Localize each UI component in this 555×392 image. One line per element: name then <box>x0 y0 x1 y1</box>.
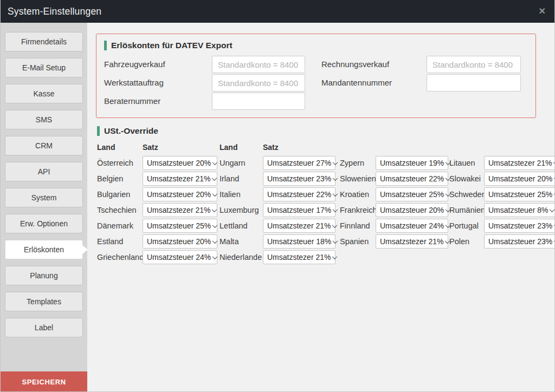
vat-rate-select[interactable]: Umsatzsteuer 25% <box>376 187 448 201</box>
vat-rate-select[interactable]: Umsatzsteuer 23% <box>484 234 554 249</box>
chevron-down-icon <box>553 160 554 165</box>
vat-rate-value: Umsatzstezer 21% <box>147 174 210 183</box>
sidebar-item[interactable]: Erw. Optionen <box>5 214 83 233</box>
sidebar-item[interactable]: CRM <box>5 136 83 155</box>
vat-rate-select[interactable]: Umsatzsteuer 17% <box>263 203 335 217</box>
vat-rate-value: Umsatzstezer 21% <box>380 237 443 246</box>
vat-rate-select[interactable]: Umsatzsteuer 18% <box>263 234 335 249</box>
window-title: System-Einstellungen <box>8 6 101 17</box>
datev-section-title: Erlöskonten für DATEV Export <box>111 41 233 50</box>
vat-rate-value: Umsatzstezer 21% <box>267 253 331 262</box>
vat-country-label: Ungarn <box>220 156 263 170</box>
chevron-down-icon <box>212 207 217 212</box>
vat-rate-select[interactable]: Umsatzsteuer 19% <box>376 156 448 170</box>
sidebar-item-label: CRM <box>35 141 53 150</box>
chevron-down-icon <box>212 175 217 181</box>
mandantennummer-label: Mandantennummer <box>321 74 427 92</box>
vat-rate-value: Umsatzsteuer 25% <box>380 190 444 199</box>
vat-rate-value: Umsatzsteuer 23% <box>488 237 552 246</box>
vat-rate-select[interactable]: Umsatzsteuer 23% <box>263 172 335 186</box>
vat-rate-select[interactable]: Umsatzsteuer 20% <box>143 156 217 170</box>
vat-rate-value: Umsatzsteuer 20% <box>147 190 211 199</box>
sidebar-item[interactable]: Planung <box>5 266 83 285</box>
sidebar-item[interactable]: Label <box>5 318 83 337</box>
beraternummer-label: Beraternummer <box>104 93 212 110</box>
mandantennummer-input[interactable] <box>427 74 521 92</box>
vat-rate-value: Umsatzsteuer 24% <box>147 253 211 262</box>
vat-country-label: Finnland <box>340 219 376 233</box>
vat-rate-select[interactable]: Umsatzsteuer 22% <box>376 172 448 186</box>
rechnungsverkauf-input[interactable] <box>427 56 521 73</box>
vat-rate-value: Umsatzsteuer 25% <box>147 221 211 230</box>
vat-rate-select[interactable]: Umsatzstezer 21% <box>263 219 335 233</box>
sidebar-item[interactable]: Templates <box>5 292 83 311</box>
close-icon[interactable]: ✕ <box>539 7 546 16</box>
vat-rate-value: Umsatzsteuer 19% <box>380 159 444 167</box>
chevron-down-icon <box>212 191 218 197</box>
vat-country-label: Polen <box>449 234 484 249</box>
vat-rate-value: Umsatzsteuer 23% <box>488 221 552 230</box>
beraternummer-input[interactable] <box>212 93 305 110</box>
vat-rate-select[interactable]: Umsatzsteuer 20% <box>143 187 217 201</box>
sidebar-item-label: Label <box>35 323 53 332</box>
chevron-down-icon <box>212 223 218 228</box>
vat-header-land: Land <box>97 142 143 154</box>
chevron-down-icon <box>333 191 338 197</box>
chevron-down-icon <box>554 175 554 181</box>
chevron-down-icon <box>333 207 338 212</box>
sidebar-item[interactable]: SMS <box>5 110 83 129</box>
vat-rate-select[interactable]: Umsatzsteuer 24% <box>376 219 448 233</box>
vat-rate-select[interactable]: Umsatzsteuer 24% <box>143 250 217 264</box>
vat-rate-select[interactable]: Umsatzsteuer 25% <box>484 187 554 201</box>
sidebar-item[interactable]: Firmendetails <box>5 32 83 51</box>
chevron-down-icon <box>212 238 218 244</box>
chevron-down-icon <box>554 191 554 197</box>
section-accent-bar <box>97 126 100 136</box>
vat-rate-select[interactable]: Umsatzsteuer 8% <box>484 203 554 217</box>
sidebar-nav: Firmendetails E-Mail Setup Kasse SMS <box>1 23 87 371</box>
chevron-down-icon <box>554 223 554 228</box>
vat-rate-select[interactable]: Umsatzstezer 21% <box>143 203 217 217</box>
vat-column-3: Zypern Umsatzsteuer 19% Slowenien Umsatz… <box>340 142 448 264</box>
vat-rate-value: Umsatzstezer 21% <box>147 206 210 214</box>
vat-column-1: Land Satz Österreich Umsatzsteuer 20% Be… <box>97 142 217 264</box>
sidebar-item[interactable]: E-Mail Setup <box>5 58 83 77</box>
vat-rate-select[interactable]: Umsatzsteuer 20% <box>143 234 217 249</box>
werkstattauftrag-input[interactable] <box>212 74 305 92</box>
vat-country-label: Estland <box>97 234 143 249</box>
vat-rate-select[interactable]: Umsatzstezer 21% <box>484 156 554 170</box>
vat-rate-select[interactable]: Umsatzsteuer 22% <box>263 187 335 201</box>
sidebar-item-label: Kasse <box>34 89 55 98</box>
save-button[interactable]: SPEICHERN <box>1 371 87 392</box>
chevron-down-icon <box>333 238 338 244</box>
vat-rate-select[interactable]: Umsatzstezer 21% <box>376 234 448 249</box>
vat-rate-select[interactable]: Umsatzsteuer 27% <box>263 156 335 170</box>
vat-country-label: Belgien <box>97 172 143 186</box>
fahrzeugverkauf-input[interactable] <box>212 56 305 73</box>
sidebar-item[interactable]: Erlöskonten <box>5 240 83 259</box>
vat-section-title: USt.-Override <box>104 126 158 136</box>
sidebar-item-label: Erw. Optionen <box>20 219 68 228</box>
vat-rate-value: Umsatzsteuer 18% <box>267 237 331 246</box>
sidebar-item[interactable]: API <box>5 162 83 181</box>
chevron-down-icon <box>333 160 338 165</box>
vat-country-label: Slowenien <box>340 172 376 186</box>
vat-rate-select[interactable]: Umsatzsteuer 23% <box>484 219 554 233</box>
sidebar-item[interactable]: System <box>5 188 83 207</box>
sidebar: Firmendetails E-Mail Setup Kasse SMS <box>1 23 87 392</box>
vat-country-label: Litauen <box>449 156 484 170</box>
vat-rate-select[interactable]: Umsatzsteuer 20% <box>376 203 448 217</box>
werkstattauftrag-label: Werkstattauftrag <box>104 74 212 92</box>
vat-header-satz: Satz <box>143 142 217 154</box>
vat-rate-select[interactable]: Umsatzstezer 21% <box>143 172 217 186</box>
vat-country-label: Luxemburg <box>220 203 263 217</box>
system-settings-window: System-Einstellungen ✕ Firmendetails E-M… <box>0 0 555 392</box>
vat-rate-value: Umsatzsteuer 23% <box>267 174 331 183</box>
vat-country-label: Italien <box>220 187 263 201</box>
vat-rate-select[interactable]: Umsatzsteuer 25% <box>143 219 217 233</box>
vat-rate-select[interactable]: Umsatzstezer 21% <box>263 250 335 264</box>
sidebar-item[interactable]: Kasse <box>5 84 83 103</box>
vat-rate-select[interactable]: Umsatzsteuer 20% <box>484 172 554 186</box>
vat-country-label: Dänemark <box>97 219 143 233</box>
sidebar-item-label: SMS <box>36 115 52 124</box>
· · ·
Task instructions
Report the total of lines above containing the string "Mail", and write nothing besides it.

Task solution
3